Bug #79635 Events may be missing from the first epoch(s) received
Submitted: 14 Dec 2015 14:40 Modified: 12 Jan 2016 4:39
Reporter: Ole John Aske Email Updates:
Status: Closed Impact on me:
None 
Category:MySQL Cluster: Cluster (NDB) storage engine Severity:S3 (Non-critical)
Version:7.2.22 OS:Any
Assigned to: CPU Architecture:Any

[14 Dec 2015 14:40] Ole John Aske
Description:
The NDB Event-API need the completion of each epoch to be reported by each datanode taking part in the SUMA protocol. A SUB_GCP_COMPLETE_REP signal is sent from each participating datanode, and when this has been received from all participants for a specific epoch, the epoch is 'completed'.

When an epoch is 'complete', it is available to be polled by the pollEvent() API, and consumed by a client. Furthermore, the completion of an epoch will cause the Event-API to silently ignore any further events received for this Epoch. This is internally used as an mechanism to reject duplicates being sent after a node failure, where the takeover-SUMA can't know for sure which events was received, and which were lost.

The number of SUB_GCP_COMPLETE_REP's to be expect from the datanodes is initially not known by the event-API, but is received as part of the SUB_START_CONF signal. However, there is a possible (expected) race between this SUB_START_CONF signal, and the first SUB_GCP_COMPLETE_REP arriving. Thus we init number of SUB_GCP_COMPLETE_REP to a high 'unknown' 'TOTAL_BUCKETS_INIT' value and use that until the real 'count' has been communicated to us.

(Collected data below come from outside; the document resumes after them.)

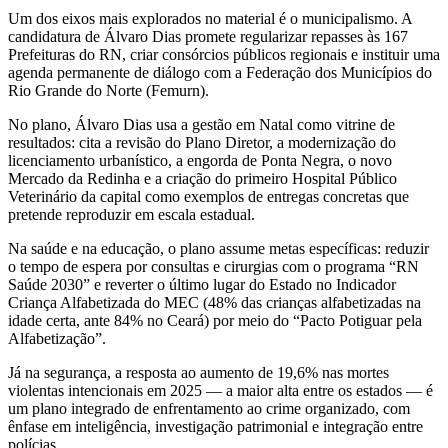
Um dos eixos mais explorados no material é o municipalismo. A
candidatura de Álvaro Dias promete regularizar repasses às 167
Prefeituras do RN, criar consórcios públicos regionais e instituir uma
agenda permanente de diálogo com a Federação dos Municípios do
Rio Grande do Norte (Femurn).
No plano, Álvaro Dias usa a gestão em Natal como vitrine de
resultados: cita a revisão do Plano Diretor, a modernização do
licenciamento urbanístico, a engorda de Ponta Negra, o novo
Mercado da Redinha e a criação do primeiro Hospital Público
Veterinário da capital como exemplos de entregas concretas que
pretende reproduzir em escala estadual.
Na saúde e na educação, o plano assume metas específicas: reduzir
o tempo de espera por consultas e cirurgias com o programa “RN
Saúde 2030” e reverter o último lugar do Estado no Indicador
Criança Alfabetizada do MEC (48% das crianças alfabetizadas na
idade certa, ante 84% no Ceará) por meio do “Pacto Potiguar pela
Alfabetização”.
Já na segurança, a resposta ao aumento de 19,6% nas mortes
violentas intencionais em 2025 — a maior alta entre os estados — é
um plano integrado de enfrentamento ao crime organizado, com
ênfase em inteligência, investigação patrimonial e integração entre
polícias.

At this point we know there is a 'delta = TOTAL_BUCKETS_INIT - count' between the temporary unknown value we started with, and the real number of 
SUB_GCP_COMPLETE_REP's to expect. Iff we at this point finds that all SUB_GCP_COMPLETE_REP already had been received, the epoch is handled as 'complete' - See above.
 
However, the calculation if the missing delta of SUB_GCP_COMPLETE_REP's was incorrect. Instead of using 'TOTAL_BUCKETS_INIT - count' as the delta,
'TOTAL_BUCKETS_INIT' was used. This resulted any partially completed epoch being fully completed when the SUB_START_CONF signal was received. Any missing part of the epoch arriving later, was then ignored as duplicated epoch data.

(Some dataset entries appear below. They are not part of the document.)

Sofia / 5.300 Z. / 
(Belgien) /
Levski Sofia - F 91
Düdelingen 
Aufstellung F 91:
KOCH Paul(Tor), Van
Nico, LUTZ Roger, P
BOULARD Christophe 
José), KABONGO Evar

The full impact of this is not completely clear, but what we know is:

- The binlog thread depends on a TE_SUBSCRIBE event being received in order to know which mysqld's a schema change should be distributed to. As these SUBSCRIBE events are among the first events being exchanged, some of them can be lost as part of this bug. This results in the mysqld's not being aware of each other, and schema changes not being correctly distributed. (Note: This is the root cause of MTR test ndb_share.test failing)

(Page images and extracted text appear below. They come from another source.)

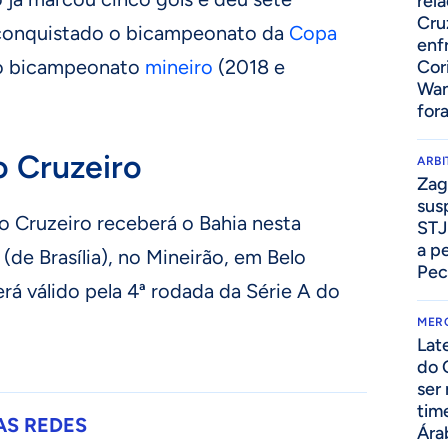
rel
Cru
r conquistado o bicampeonato da
Copa
enf
 o bicampeonato
mineiro
(2018 e
Cor
Wan
for
o Cruzeiro
ARB
Zag
sus
Cruzeiro receberá o Bahia nesta
STJ
a p
 (de Brasília), no Mineirão, em Belo
Pec
rá válido pela 4ª rodada da Série A do
MER
Lat
do 
ser
tim
AS REDES
Ára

- Probably parts of transactions committed in the first epoch(s) in the binlog can be missing.

How to repeat:
Run MTR test ndb_share with debug compiled binaries with 'repeat= 100'
[12 Jan 2016 4:39] Jon Stephens
Documented fix in the NDB 7.2.23, 7.3.12, and 7.4.9 changelogs as follows:

    The internal NdbEventBuffer::set_total_buckets() method calculated the
    number of remaining buckets incorrectly. This caused any incomplete
    epoch to be prematurely completed when the SUB_START_CONF signal arrived
    out of order. Any events belonging to this epoch arriving later were
    then ignored, and so effectively lost, which resulted in schema changes
    not being distributed correctly among SQL nodes. 

Closed.